Kritik von Parteivorsitzenden
Scharfe Kritik an der Haltung ihrer Lokalgruppen in Denderleeuw kommt von fast allen Parteivorsitzenden. Allen voran: der Grüne Wouter van Besien. Wie zum Teufel hätten CD&V und N-VA so etwas zulassen können? Planen sie ein solches Kabinett etwa auch auf flämischer Ebene nach der Wahl 2014?
Auch die Parteiführungen von Sozialisten und Liberalen sprechen von einer schlechten Entscheidung und bedauern, dass die traditionellen Parteien nicht aufeinander zugegangen sind. Für die Lokalgruppen von Nationalisten und Christdemokraten wird der sogenannte Cordon sanitaire nicht gebrochen, weil der Vlaams Belang nicht in der Mehrheit sitze. Die Rechtsextremen sind jetzt jedoch zum Königsmacher geworden.
Kris Peeters besorgt
Nach der Bildung einer Minderheitskoalition mit Duldung des Vlaams Belang in Denderleeuw hat sich Flanderns Ministerpräsident Kris Peeters besorgt geäußert. Im flämischen Rundfunk sagte er, auch auf kommunaler Ebene seien stabile Verhältnisse nötig. Wenn man auf die Duldung einer Partei angewiesen sei, sei es fraglich, ob Regieren überhaupt möglich sei.
Die Sorge der flämischen Grünen, auch auf regionaler Ebene könnte eine Regierung mit Duldung der Rechtsextremen zustande kommen, wies Kris Peeters allerdings als unbegründet zurück. Er gehe davon aus, dass Flandern auch nach den Regionalwahlen von 2014 eine stabile Mehrheit habe.
Die Vorsitzenden von SP.A und Open-VLD, Bruno Tobback und Gwendolyn Rutten sehen die Schöffenwahl in Denderleeuw mit Hilfe der Rechtsextremen ebenfalls mit Bedauern. Tobback sprach von einer schlimmen Sache, sowohl für die Politik als auch für die Stadt. Gwendolyn Rutten warf den anderen Parteien vor, dass sie es nicht geschafft haben, eine Mehrheit zu bilden. Offenbar sei der Wunsch, an die Macht zu kommen, größer gewesen als der Wille, zu einer Einigung zu gelangen, wie man ihn von demokratischen Parteien erwarten dürfe.
Provinzgouverneur soll schlichten
Der flämische Innenminister Geert Bourgeois (N-VA) hat dem Gouverneur von Ostflandern, André Denis, einen neuen Vermittlungsauftrag erteilt.
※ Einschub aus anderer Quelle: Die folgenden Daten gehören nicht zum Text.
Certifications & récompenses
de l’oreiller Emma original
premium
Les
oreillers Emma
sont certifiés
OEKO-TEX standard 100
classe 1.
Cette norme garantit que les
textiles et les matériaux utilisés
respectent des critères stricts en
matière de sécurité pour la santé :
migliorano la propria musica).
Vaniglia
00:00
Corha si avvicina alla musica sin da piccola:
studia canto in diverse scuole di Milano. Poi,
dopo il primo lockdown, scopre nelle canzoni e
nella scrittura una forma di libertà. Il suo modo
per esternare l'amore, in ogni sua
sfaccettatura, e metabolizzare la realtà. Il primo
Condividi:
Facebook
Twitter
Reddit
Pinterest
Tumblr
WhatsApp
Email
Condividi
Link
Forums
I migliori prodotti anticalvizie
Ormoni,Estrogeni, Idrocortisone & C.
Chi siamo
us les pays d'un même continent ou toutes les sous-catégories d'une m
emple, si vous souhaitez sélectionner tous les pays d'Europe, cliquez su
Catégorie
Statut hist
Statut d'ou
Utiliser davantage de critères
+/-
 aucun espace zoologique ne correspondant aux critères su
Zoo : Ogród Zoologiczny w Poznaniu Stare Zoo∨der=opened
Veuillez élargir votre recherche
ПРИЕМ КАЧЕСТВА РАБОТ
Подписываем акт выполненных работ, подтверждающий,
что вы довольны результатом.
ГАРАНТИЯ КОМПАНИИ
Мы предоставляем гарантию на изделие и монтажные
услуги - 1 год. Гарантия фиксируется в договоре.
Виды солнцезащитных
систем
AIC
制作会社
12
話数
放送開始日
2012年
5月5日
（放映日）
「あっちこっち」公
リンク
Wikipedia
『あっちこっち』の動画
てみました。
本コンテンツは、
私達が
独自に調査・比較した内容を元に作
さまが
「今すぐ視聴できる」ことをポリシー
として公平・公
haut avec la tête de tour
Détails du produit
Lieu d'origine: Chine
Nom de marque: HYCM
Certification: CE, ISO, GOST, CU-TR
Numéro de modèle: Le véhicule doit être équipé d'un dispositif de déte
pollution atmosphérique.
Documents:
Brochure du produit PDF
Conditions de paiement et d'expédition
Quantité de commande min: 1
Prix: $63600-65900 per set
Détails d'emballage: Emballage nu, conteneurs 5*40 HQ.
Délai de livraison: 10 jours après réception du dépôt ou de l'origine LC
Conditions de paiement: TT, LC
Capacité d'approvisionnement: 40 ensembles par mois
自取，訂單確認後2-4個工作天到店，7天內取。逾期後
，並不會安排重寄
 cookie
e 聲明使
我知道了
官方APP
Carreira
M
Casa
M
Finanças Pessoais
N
Denis soll den Weg frei machen zur Wahl eines neuen Bürgermeisters in Denderleeuw.
Der amtierende Bürgermeister, Jo Fonck von der SP.A hat sich bereit erklärt, auch weiterhin für dieses Amt zur Verfügung zu stehen. Er werde alles tun, um die Gemeinde regierbar zu halten.
Sollte sich kein Kompromiss finden, kann Geert Bourgois einen Bürgermeister bezeichnen.